Query	Thermoanaerobacter tengcongensis MB4 (2.7 mb)	Saccharomyces cerevisiae sacCer3 (12mb)	Human chromosome 16 hg38, GRCh38 (89mb)
Guanine-binding riboswitch aptamera	2(s)b	6(s)	127(s)
Hairpin with G-C stemc	7(s)	29(s)	146(s)

aMatches for guanine riboswitch were not found in the non-bacterial organisms reported in the table.

bRunning times were taken from the RNAPattMatch web server on non-cached targets and do not include file upload time.

cDifficulty of the query pattern is dictated by the amount of hairpins and the size of their search space as observed in (25).

Query sequences are available as examples in the web server.

CONCLUSIONS

When searching for homology of RNAs in genomes, sequence considerations alone are limited and finding sequence-structure patterns offers an improvement in case such a pattern is known in advance. Indeed, such patterns are available in practice, e.g. (4,20), and there is a clear biological motivation for their search. Several programs have been developed over the years to find sequence-structure patterns, but none are available as a user-friendly web server that can accommodate practitioners of various backgrounds. We present a new web server called RNAPattMatch that fulfills this need. It is based on the methodology implemented in the program (not available as a web server) called RNA Structator (24) and offers a significant extension to Structator, by addressing variable gaps and providing a comprehensive analysis of results with RNA folding prediction by energy minimization including secondary structure drawings.

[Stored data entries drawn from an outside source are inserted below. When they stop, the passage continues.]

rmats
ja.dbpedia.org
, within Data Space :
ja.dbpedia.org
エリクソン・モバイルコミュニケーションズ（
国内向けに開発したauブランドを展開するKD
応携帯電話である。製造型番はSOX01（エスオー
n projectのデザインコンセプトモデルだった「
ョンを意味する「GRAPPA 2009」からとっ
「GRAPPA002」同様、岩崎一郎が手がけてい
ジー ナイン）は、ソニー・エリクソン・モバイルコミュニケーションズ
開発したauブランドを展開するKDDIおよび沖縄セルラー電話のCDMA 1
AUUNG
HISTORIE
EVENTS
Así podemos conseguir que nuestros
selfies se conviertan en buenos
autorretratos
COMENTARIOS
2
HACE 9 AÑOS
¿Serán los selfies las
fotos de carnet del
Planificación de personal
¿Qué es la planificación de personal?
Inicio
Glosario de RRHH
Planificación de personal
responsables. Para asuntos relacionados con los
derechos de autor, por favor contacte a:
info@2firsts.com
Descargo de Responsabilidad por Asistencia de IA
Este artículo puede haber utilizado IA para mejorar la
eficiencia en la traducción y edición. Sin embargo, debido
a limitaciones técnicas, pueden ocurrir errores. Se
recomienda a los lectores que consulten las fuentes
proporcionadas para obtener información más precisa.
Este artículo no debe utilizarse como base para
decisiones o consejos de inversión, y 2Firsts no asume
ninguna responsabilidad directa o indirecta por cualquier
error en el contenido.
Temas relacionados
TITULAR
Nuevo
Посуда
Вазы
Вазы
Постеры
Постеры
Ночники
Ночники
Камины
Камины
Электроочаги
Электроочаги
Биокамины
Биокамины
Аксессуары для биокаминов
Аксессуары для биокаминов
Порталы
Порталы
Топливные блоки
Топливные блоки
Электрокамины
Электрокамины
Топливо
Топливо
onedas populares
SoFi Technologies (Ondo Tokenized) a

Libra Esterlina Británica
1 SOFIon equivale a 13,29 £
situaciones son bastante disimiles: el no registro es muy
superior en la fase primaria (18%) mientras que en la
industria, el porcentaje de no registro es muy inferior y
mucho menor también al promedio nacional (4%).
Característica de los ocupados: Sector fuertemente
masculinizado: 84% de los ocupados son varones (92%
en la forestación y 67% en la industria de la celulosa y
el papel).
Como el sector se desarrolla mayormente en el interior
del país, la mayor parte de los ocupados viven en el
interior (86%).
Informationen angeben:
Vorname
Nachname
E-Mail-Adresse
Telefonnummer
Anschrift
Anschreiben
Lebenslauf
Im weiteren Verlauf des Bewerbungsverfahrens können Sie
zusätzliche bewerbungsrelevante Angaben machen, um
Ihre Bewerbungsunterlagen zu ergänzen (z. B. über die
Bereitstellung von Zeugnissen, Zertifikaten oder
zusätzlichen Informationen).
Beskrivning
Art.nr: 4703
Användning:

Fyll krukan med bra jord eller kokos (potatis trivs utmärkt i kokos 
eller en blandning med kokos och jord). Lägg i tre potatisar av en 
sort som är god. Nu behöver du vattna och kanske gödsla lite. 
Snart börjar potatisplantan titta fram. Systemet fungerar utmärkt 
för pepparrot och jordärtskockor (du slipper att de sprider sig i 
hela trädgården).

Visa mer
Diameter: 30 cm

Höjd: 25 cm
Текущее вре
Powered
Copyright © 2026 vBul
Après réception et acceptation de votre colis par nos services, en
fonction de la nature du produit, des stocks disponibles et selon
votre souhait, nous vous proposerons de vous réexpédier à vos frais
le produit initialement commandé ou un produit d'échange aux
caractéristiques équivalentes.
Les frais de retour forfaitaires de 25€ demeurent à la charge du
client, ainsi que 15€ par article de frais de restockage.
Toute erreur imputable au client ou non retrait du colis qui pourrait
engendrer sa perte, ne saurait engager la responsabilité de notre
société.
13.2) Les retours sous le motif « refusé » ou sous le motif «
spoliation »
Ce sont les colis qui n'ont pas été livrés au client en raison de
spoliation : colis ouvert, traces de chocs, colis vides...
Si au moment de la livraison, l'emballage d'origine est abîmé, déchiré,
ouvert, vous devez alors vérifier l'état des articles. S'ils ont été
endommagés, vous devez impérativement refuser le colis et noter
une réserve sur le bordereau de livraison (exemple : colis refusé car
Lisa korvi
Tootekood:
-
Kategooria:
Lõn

The RNAPattMatch web server was developed with the goal of making the efficient method of using affix arrays and a dynamic programming search algorithm available for the entire biological community. The web server is user-friendly and accessible to practitioners, both in terms of ease of use and simplification of the output. We believe that it will serve experimental groups for improving their capability to perform RNA sequence-structure pattern search.